M. Valois: Dans le projet de loi C-66, on confirme pratiquement la légalité de l'embauche de scabs. On ne peut les embaucher si le syndicat peut prouver qu'ils minent sa crédibilité ou son rapport de force, mais prouver cela, c'est une autre histoire. Le Conseil canadien peut nous dire qu'on négocie mal, qu'on est trop exigeants, qu'on n'a pas les bonnes dispositions à la table de négociations et, pendant ce temps, on continue à produire avec des scabs.

Effectivement, le rapport de force est très atténué parce que le législateur a décidé de mettre ces dispositions de cette façon dans le projet de loi C-66. Le rapport de force que nous avons face à l'employeur est différent de celui que l'on constate au Québec, parce qu'au Québec, l'embauche de scabs est interdite et les deux parties savent où elles veulent en venir. Les négociations sont plus claires.
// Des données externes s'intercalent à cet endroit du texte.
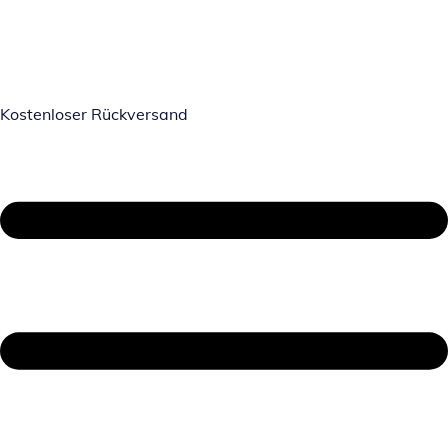
Kostenloser Rückversand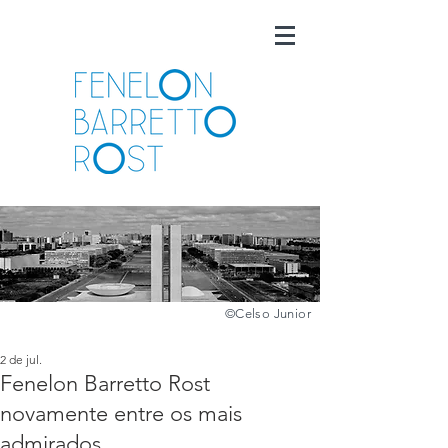
©️
Celso Junior
2 de jul.
Fenelon Barretto Rost
novamente entre os mais
admirados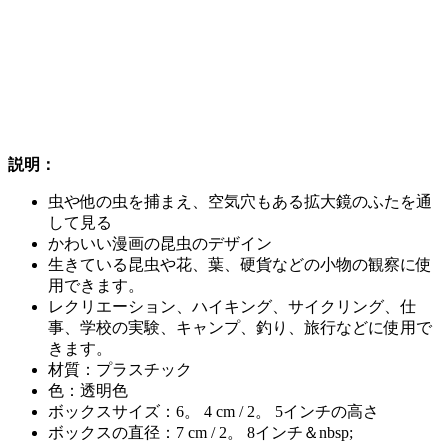
説明：
虫や他の虫を捕まえ、空気穴もある拡大鏡のふたを通
して見る
かわいい漫画の昆虫のデザイン
生きている昆虫や花、葉、硬貨などの小物の観察に使
用できます。
レクリエーション、ハイキング、サイクリング、仕
事、学校の実験、キャンプ、釣り、旅行などに使用で
きます。
材質：プラスチック
色：透明色
ボックスサイズ：6。 4 cm / 2。 5インチの高さ
ボックスの直径：7 cm / 2。 8インチ＆nbsp;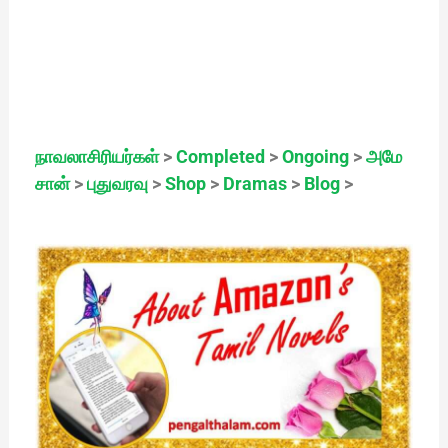
நாவலாசிரியர்கள்
>
Completed
>
Ongoing
>
அமே
சான்
>
புதுவரவு
>
Shop
>
Dramas
>
Blog
>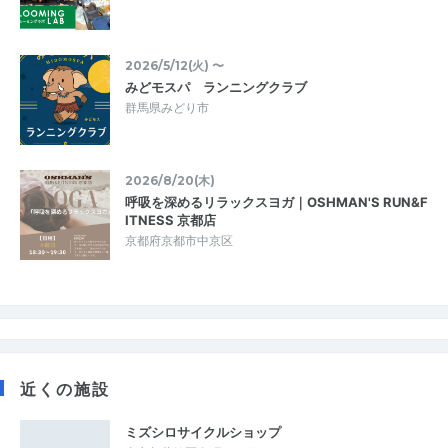
2026/5/12(火) 〜
みどモスパ ランニングクラブ
群馬県みどり市
2026/8/20(木)
呼吸を深めるリラックスヨガ｜OSHMAN'S RUN&F
ITNESS 京都店
京都府京都市中京区
近くの施設
ミズシロサイクルショップ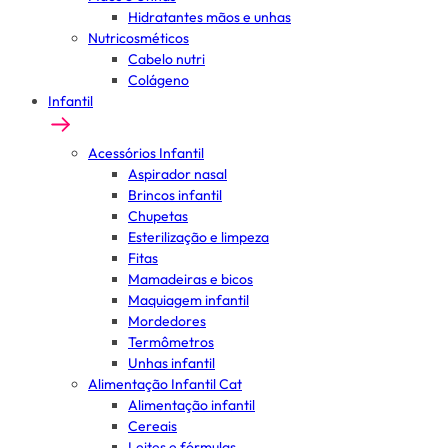
Hidratantes mãos e unhas
Nutricosméticos
Cabelo nutri
Colágeno
Infantil
Acessórios Infantil
Aspirador nasal
Brincos infantil
Chupetas
Esterilização e limpeza
Fitas
Mamadeiras e bicos
Maquiagem infantil
Mordedores
Termômetros
Unhas infantil
Alimentação Infantil Cat
Alimentação infantil
Cereais
Leites e fórmulas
M. Ménard: D'accord. Ma collègue aimerait vous interroger sur les services essentiels.

Mme Lalonde: Merci. Vous apportez un élément nouveau et très intéressant. Je vous demanderais d'expliquer, pour les personnes qui ne font pas partie du monde du travail, la petite phrase que vous dites à la page 11, à savoir qu'il est surprenant qu'il y ait des dispositions sur les services essentiels en même temps que la capacité d'embaucher des scabs et que le recours aux dispositions sur les services essentiels et l'utilisation de scabs conduira à une confrontation, non plus sur les lignes de piquetage, mais dans l'établissement.
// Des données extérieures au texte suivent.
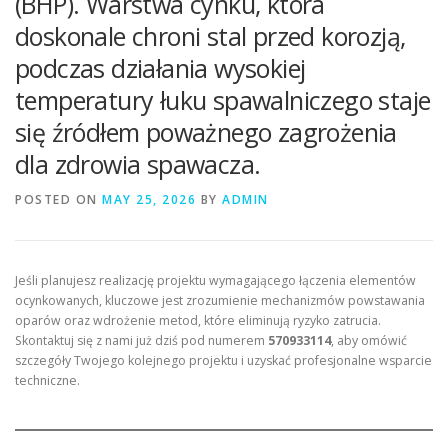
(BHP). Warstwa cynku, która
doskonale chroni stal przed korozją,
podczas działania wysokiej
temperatury łuku spawalniczego staje
się źródłem poważnego zagrożenia
dla zdrowia spawacza.
POSTED ON
MAY 25, 2026
BY
ADMIN
Jeśli planujesz realizację projektu wymagającego łączenia elementów
ocynkowanych, kluczowe jest zrozumienie mechanizmów powstawania
oparów oraz wdrożenie metod, które eliminują ryzyko zatrucia.
Skontaktuj się z nami już dziś pod numerem
570933114
, aby omówić
szczegóły Twojego kolejnego projektu i uzyskać profesjonalne wsparcie
techniczne.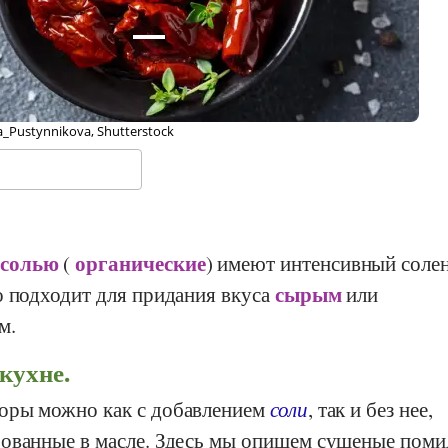
_Pustynnikova, Shutterstock
 солью
органические
(
) имеют интенсивный соле
сырым
о подходит для придания вкуса
или
м.
кухне.
оры можно как с добавлением
соли
, так и без нее,
ованные в масле. Здесь мы опишем сушеные поми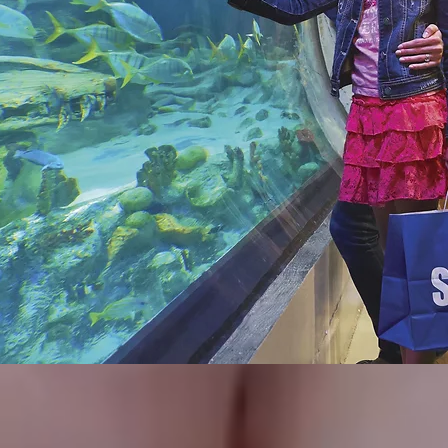
contact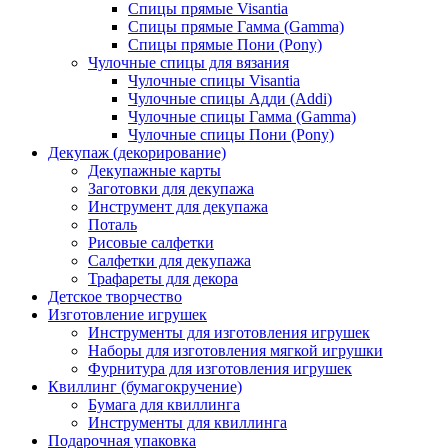
Спицы прямые Visantia
Спицы прямые Гамма (Gamma)
Спицы прямые Пони (Pony)
Чулочные спицы для вязания
Чулочные спицы Visantia
Чулочные спицы Адди (Addi)
Чулочные спицы Гамма (Gamma)
Чулочные спицы Пони (Pony)
Декупаж (декорирование)
Декупажные карты
Заготовки для декупажа
Инструмент для декупажа
Поталь
Рисовые салфетки
Салфетки для декупажа
Трафареты для декора
Детское творчество
Изготовление игрушек
Инструменты для изготовления игрушек
Наборы для изготовления мягкой игрушки
Фурнитура для изготовления игрушек
Квиллинг (бумагокручение)
Бумага для квиллинга
Инструменты для квиллинга
Подарочная упаковка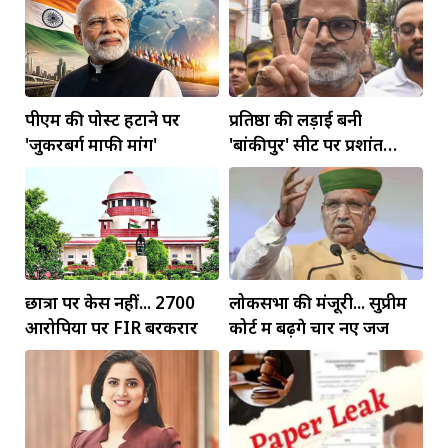
पीएम की पोस्ट हटाने पर
प्रतिष्ठा की लड़ाई बनी
'जुकरबर्ग माफी मांगें'
'बांकीपुर' सीट पर प्रशांत
किशोर की जीत
छात्रों पर केस नहीं... 2700
लोकसभा की मंजूरी... सुप्रीम
आरोपियों पर FIR बरकरार
कोर्ट में बढ़ेंगे चार नए जज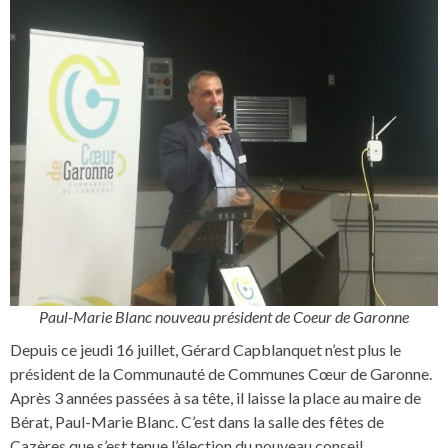
Paul-Marie Blanc nouveau président de Coeur de Garonne
Depuis ce jeudi 16 juillet, Gérard Capblanquet n’est plus le
président de la Communauté de Communes Cœur de Garonne.
Après 3 années passées à sa tête, il laisse la place au maire de
Bérat, Paul-Marie Blanc. C’est dans la salle des fêtes de
Cazères que s’est tenue l’élection du nouveau conseil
Je mentionne cela parce que je crois que les collègues n'ont pas le texte en anglais. Pouvez-vous nous expliquer qu'étant donné qu'il y a des dispositions sur les services essentiels, le syndicat est tenu de maintenir un certain nombre d'activités, mais que l'employeur peut embaucher les gens qu'il veut?
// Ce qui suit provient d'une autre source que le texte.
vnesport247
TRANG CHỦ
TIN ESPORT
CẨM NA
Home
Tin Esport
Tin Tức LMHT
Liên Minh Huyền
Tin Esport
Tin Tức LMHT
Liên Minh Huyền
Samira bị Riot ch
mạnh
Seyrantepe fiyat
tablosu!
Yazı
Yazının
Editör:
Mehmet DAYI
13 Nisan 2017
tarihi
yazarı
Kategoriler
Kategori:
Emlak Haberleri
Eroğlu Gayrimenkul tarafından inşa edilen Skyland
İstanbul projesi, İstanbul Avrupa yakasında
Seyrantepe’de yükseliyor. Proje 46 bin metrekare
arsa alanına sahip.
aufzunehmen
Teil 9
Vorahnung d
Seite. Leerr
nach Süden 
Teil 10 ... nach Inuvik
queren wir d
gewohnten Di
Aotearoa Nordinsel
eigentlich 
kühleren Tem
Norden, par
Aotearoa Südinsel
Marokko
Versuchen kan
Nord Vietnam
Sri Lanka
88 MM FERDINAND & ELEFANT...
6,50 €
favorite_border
M. Valois: Vous voulez qu'on y réponde à trois ou à quatre?

Mme Lalonde: Oui, je connais bien votre solidarité.

M. Valois: En fonction de ce qui est écrit dans la loi, il me semble qu'il y a un trou béant. Le nouveau Conseil canadien des relations industrielles peut décréter, même dans le privé, qu'on doit maintenir les services qu'il croit être essentiels, mais il n'est pas spécifiquement écrit dans la loi qu'on ne peut embaucher des travailleurs de remplacement à partir du moment où les services essentiels sont assurés. On pourrait se trouver dans une situation où les travailleurs assureraient les services essentiels décrétés en travaillant côte à côte avec des travailleurs de remplacement que l'employeur aurait décidé d'embaucher en disant au syndicat que cela ne mine pas sa capacité de représentation.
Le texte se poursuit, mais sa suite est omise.